Atomu: Augmented 3D Anatomy
To create an interactive display of human anatomy in 3D. The section views of organs are revealed according to their physical depth.
Ideation, Design, Prototyping
Arduino, Processing (Java-based graphics library), Adobe Photoshop, Maya
Myself (Final Project for Physical computing Class)
Atomu is an Augmented Reality installation that allows people to dissect and view human organs through touching the physical interface in 3D. The installation supports a life size human figure covered by deformable fabric, and the visual content is projected onto the fabric from behind.
Behind the fabric, 12 proximity sensors are installed. Depending on how deep the users press into the fabric, the depth data is collected and sent to Processing, to select the section views of the human body at the corresponding depth.
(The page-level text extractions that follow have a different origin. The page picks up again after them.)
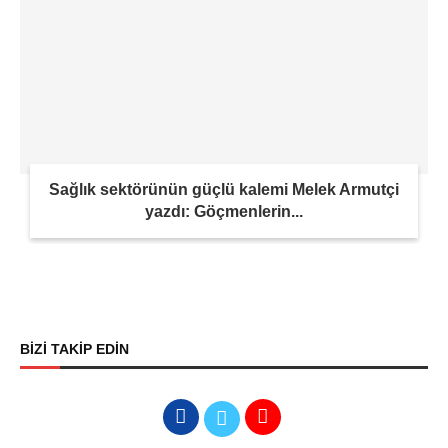
Sağlık sektörünün güçlü kalemi Melek Armutçi
yazdı: Göçmenlerin...
BİZİ TAKİP EDİN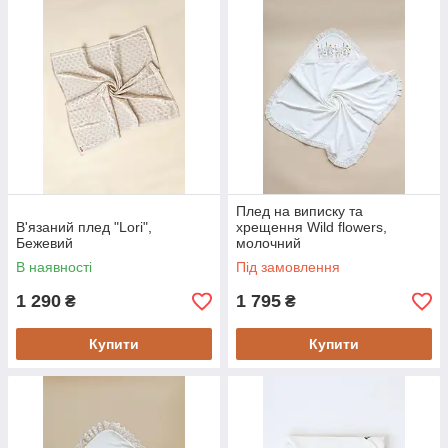
Плед на виписку та
В'язаний плед "Lori",
хрещення Wild flowers,
Бежевий
молочний
В наявності
Під замовлення
1 290
1 795
₴
₴
Купити
Купити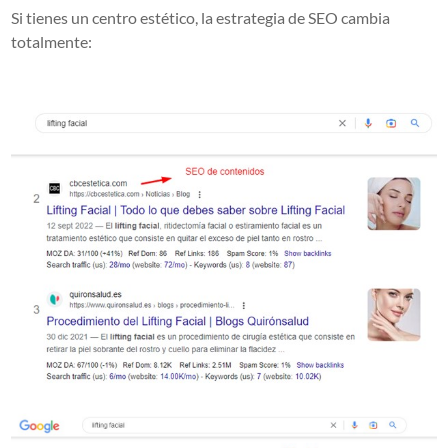
Si tienes un centro estético, la estrategia de SEO cambia
totalmente: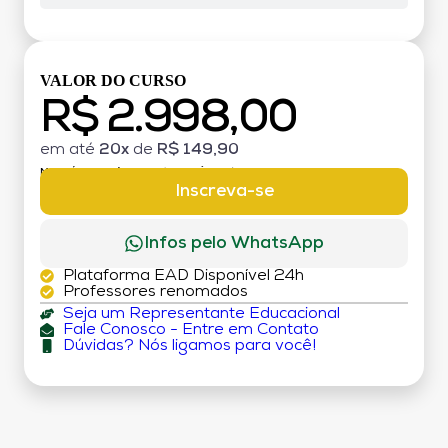
VALOR DO CURSO
R$ 2.998,00
em até
20x
de
R$ 149,90
MATRÍCULA:
R$ 199,00 (TAXA ÚNICA)
Inscreva-se
Infos pelo WhatsApp
Plataforma EAD Disponível 24h
Professores renomados
Seja um Representante Educacional
Fale Conosco - Entre em Contato
Dúvidas? Nós ligamos para você!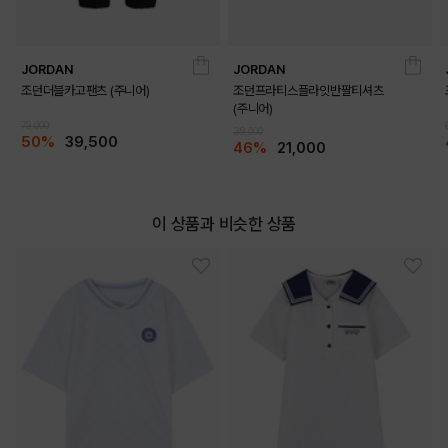
JORDAN
JORDAN
조던더블카고팬츠 (주니어)
조던프라티스플라잇반팔티셔츠
(주니어)
79,000
39,000
50%
39,500
46%
21,000
이 상품과 비슷한 상품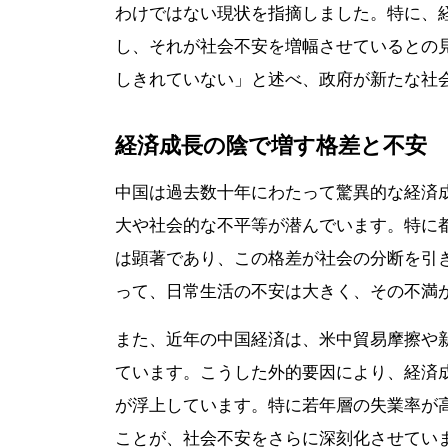
わけではない現状を指摘しました。特に、
し、それが社会不安を増幅させているとの
しきれていない」と述べ、政府が新たな社
経済成長の陰で増す格差と不安
中国は過去数十年にわたって驚異的な経済
大や社会的な不平等が潜んでいます。特に
は顕著であり、この格差が社会の分断を引
って、日常生活の不安は大きく、その不満
また、近年の中国経済は、米中貿易摩擦や
ています。こうした外的要因により、経済
が浮上しています。特に若年層の失業率が
ことが、社会不安をさらに深刻化させてい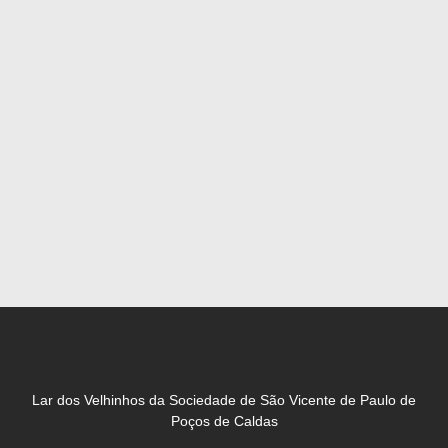
Lar dos Velhinhos da Sociedade de São Vicente de Paulo de
Poços de Caldas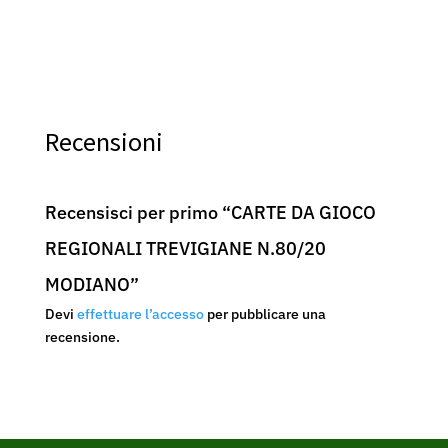
Recensioni
Recensisci per primo “CARTE DA GIOCO
REGIONALI TREVIGIANE N.80/20
MODIANO”
Devi
effettuare l’accesso
per pubblicare una
recensione.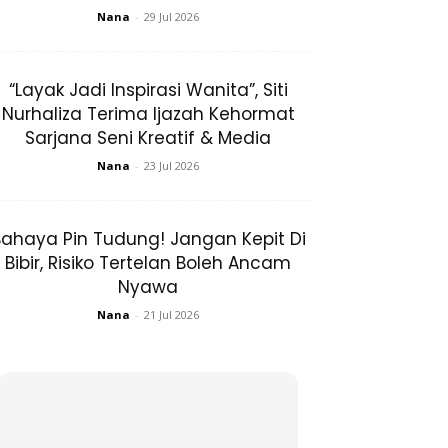
Nana
-
29 Jul 2026
“Layak Jadi Inspirasi Wanita”, Siti
Nurhaliza Terima Ijazah Kehormat
Sarjana Seni Kreatif & Media
Nana
-
23 Jul 2026
ahaya Pin Tudung! Jangan Kepit Di
Bibir, Risiko Tertelan Boleh Ancam
Nyawa
Nana
-
21 Jul 2026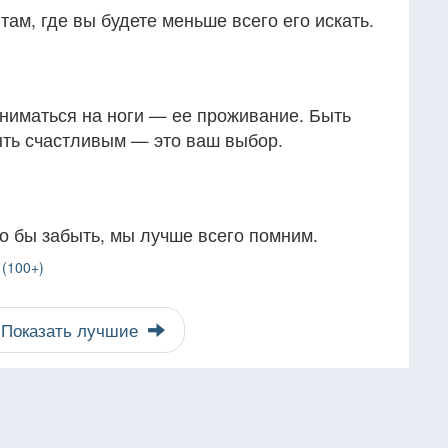
там, где вы будете меньше всего его искать.
ниматься на ноги — ее проживание. Быть
ыть счастливым — это ваш выбор.
ло бы забыть, мы лучше всего помним.
 (100+)
Показать лучшие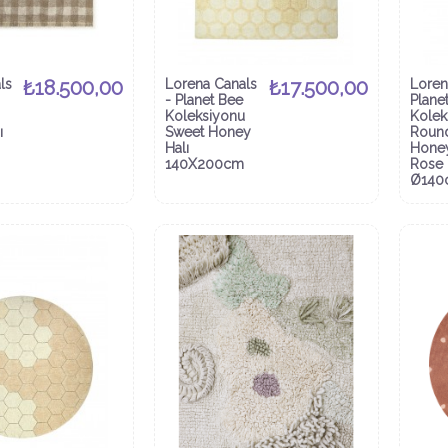
ls
₺18.500,00
Lorena Canals
₺17.500,00
Loren
- Planet Bee
Plane
Koleksiyonu
Kolek
ı
Sweet Honey
Roun
Halı
Hone
140X200cm
Rose 
Ø140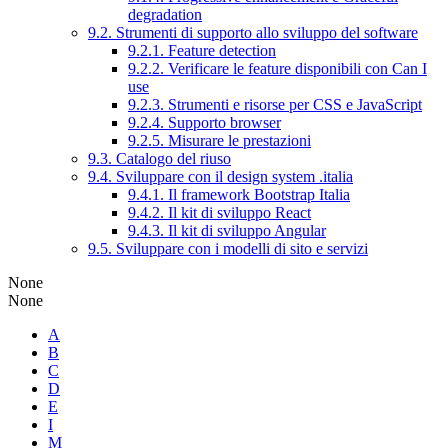
degradation
9.2. Strumenti di supporto allo sviluppo del software
9.2.1. Feature detection
9.2.2. Verificare le feature disponibili con Can I
use
9.2.3. Strumenti e risorse per CSS e JavaScript
9.2.4. Supporto browser
9.2.5. Misurare le prestazioni
9.3. Catalogo del riuso
9.4. Sviluppare con il design system .italia
9.4.1. Il framework Bootstrap Italia
9.4.2. Il kit di sviluppo React
9.4.3. Il kit di sviluppo Angular
9.5. Sviluppare con i modelli di sito e servizi
None
None
A
B
C
D
E
I
M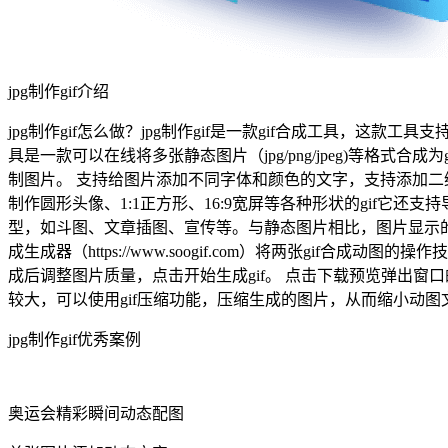
jpg制作gif介绍
jpg制作gif怎么做？jpg制作gif是一款gif合成工具，这款工具支
具是一款可以在线将多张静态图片（jpg/png/jpeg)等格
制图片。 支持给图片添加不同字体和颜色的文字，支持添加二
制作圆形头像、1:1正方形、16:9宽屏等各种形状的gif它
型，如斗图、文章插图、宣传等。与静态图片相比，图片显示的
成生成器（https://www.soogif.com）将两张gi
成后调整图片质量，点击开始生成gif。 点击下载预览弹出窗
较大，可以使用gif压缩功能，压缩生成的图片，从而缩小动图文
jpg制作gif优秀案例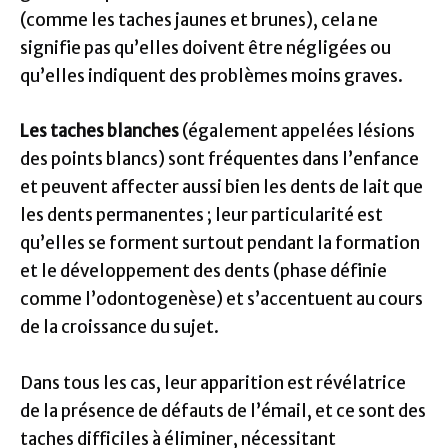
(comme les taches jaunes et brunes), cela ne
signifie pas qu’elles doivent être négligées ou
qu’elles indiquent des problèmes moins graves.
Les taches blanches
(également appelées lésions
des points blancs) sont fréquentes dans l’enfance
et peuvent affecter aussi bien les dents de lait que
les dents permanentes ; leur particularité est
qu’elles se forment surtout pendant la formation
et le développement des dents (phase définie
comme l’odontogenèse) et s’accentuent au cours
de la croissance du sujet.
Dans tous les cas, leur apparition est révélatrice
de la présence de défauts de l’émail, et ce sont des
taches difficiles à éliminer, nécessitant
This project investigates new ways to interact with virtual information in physical space. It integrates and overlays the digital “interface” on top of tangible experiences and spacial deformations.
Second Show at NYSCI
After its debut at the ITP Winter Show 2016, Atomu received many exciting feedback from visitors. It was also selected to attend the exhibition at New York Hall of Science (NYSCI), during its STEM Night event.
Hundreds of high school students came to NYSCI during the exhibit, and I had the chance to teach them the technology I used to build this installation.
Slice Anatomic Models into Individual Layers
To create a image database for the interface, 3D models of human organs are first sliced and rendered into 22 discrete layers, using the Maya software.
Building The Physical Structure with CNC
Using computer-aided fabrication tools, I was able to build a human-sized rigid wooden frame to support the deformable tactile interface.